▶ _TASK REQUIREMENTS_:
Look through the records, and wherever the string "NoFloods" turns up, copy out that line.

--- RECORDED INFORMATION Enclosed Below ---

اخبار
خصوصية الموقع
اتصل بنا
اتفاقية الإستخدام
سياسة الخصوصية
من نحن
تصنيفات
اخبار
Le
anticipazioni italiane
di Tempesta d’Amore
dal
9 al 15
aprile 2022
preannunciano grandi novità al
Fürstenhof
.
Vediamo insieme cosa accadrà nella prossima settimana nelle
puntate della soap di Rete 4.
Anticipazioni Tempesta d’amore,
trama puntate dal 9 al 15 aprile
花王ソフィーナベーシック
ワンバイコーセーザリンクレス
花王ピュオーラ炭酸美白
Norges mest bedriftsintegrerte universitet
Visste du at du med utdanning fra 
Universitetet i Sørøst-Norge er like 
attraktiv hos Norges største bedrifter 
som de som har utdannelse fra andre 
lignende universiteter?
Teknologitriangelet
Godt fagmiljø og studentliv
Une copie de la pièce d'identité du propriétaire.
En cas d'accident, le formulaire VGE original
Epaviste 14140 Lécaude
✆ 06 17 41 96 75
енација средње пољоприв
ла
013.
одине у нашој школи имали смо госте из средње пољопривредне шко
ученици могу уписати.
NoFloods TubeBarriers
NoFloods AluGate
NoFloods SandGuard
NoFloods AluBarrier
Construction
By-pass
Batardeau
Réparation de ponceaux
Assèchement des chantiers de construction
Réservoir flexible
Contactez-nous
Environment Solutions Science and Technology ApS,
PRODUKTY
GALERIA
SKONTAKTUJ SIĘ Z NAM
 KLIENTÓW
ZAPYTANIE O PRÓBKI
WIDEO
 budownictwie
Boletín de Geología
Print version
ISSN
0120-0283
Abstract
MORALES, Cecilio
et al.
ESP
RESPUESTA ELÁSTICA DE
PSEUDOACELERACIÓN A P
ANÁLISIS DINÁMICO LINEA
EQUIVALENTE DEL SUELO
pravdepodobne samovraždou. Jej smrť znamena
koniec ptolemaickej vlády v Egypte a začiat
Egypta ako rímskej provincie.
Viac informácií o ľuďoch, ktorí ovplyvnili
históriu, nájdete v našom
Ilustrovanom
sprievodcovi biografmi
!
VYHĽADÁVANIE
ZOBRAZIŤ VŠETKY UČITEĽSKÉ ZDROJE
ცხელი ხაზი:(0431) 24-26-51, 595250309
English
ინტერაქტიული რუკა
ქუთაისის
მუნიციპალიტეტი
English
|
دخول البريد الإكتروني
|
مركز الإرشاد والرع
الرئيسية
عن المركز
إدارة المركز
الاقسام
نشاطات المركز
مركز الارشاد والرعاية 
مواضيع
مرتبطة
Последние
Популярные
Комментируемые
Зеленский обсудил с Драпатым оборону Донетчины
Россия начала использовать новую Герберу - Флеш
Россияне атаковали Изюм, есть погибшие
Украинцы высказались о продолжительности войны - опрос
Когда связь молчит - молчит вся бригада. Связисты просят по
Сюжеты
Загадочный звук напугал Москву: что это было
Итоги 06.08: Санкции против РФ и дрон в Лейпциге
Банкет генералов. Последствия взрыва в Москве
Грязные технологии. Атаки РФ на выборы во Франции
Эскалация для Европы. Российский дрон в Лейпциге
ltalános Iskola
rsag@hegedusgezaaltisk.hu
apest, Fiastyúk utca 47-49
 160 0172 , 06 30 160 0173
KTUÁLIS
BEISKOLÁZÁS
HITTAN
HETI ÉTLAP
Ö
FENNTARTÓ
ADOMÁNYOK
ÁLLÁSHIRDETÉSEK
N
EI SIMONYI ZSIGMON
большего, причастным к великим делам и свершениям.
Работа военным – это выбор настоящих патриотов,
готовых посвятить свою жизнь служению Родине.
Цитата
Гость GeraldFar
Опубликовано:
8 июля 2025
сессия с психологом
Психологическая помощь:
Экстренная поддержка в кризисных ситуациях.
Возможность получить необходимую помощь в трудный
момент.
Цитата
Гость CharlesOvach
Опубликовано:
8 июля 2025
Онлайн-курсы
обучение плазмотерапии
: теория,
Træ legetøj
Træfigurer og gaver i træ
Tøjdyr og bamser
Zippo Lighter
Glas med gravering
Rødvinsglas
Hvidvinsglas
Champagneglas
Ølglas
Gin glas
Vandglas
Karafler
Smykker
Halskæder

--- End of Enclosed RECORDED INFORMATION ---

▶ _WRITTEN RESPONSE_:
NoFloods TubeBarriers
NoFloods AluGate
NoFloods SandGuard
NoFloods AluBarrier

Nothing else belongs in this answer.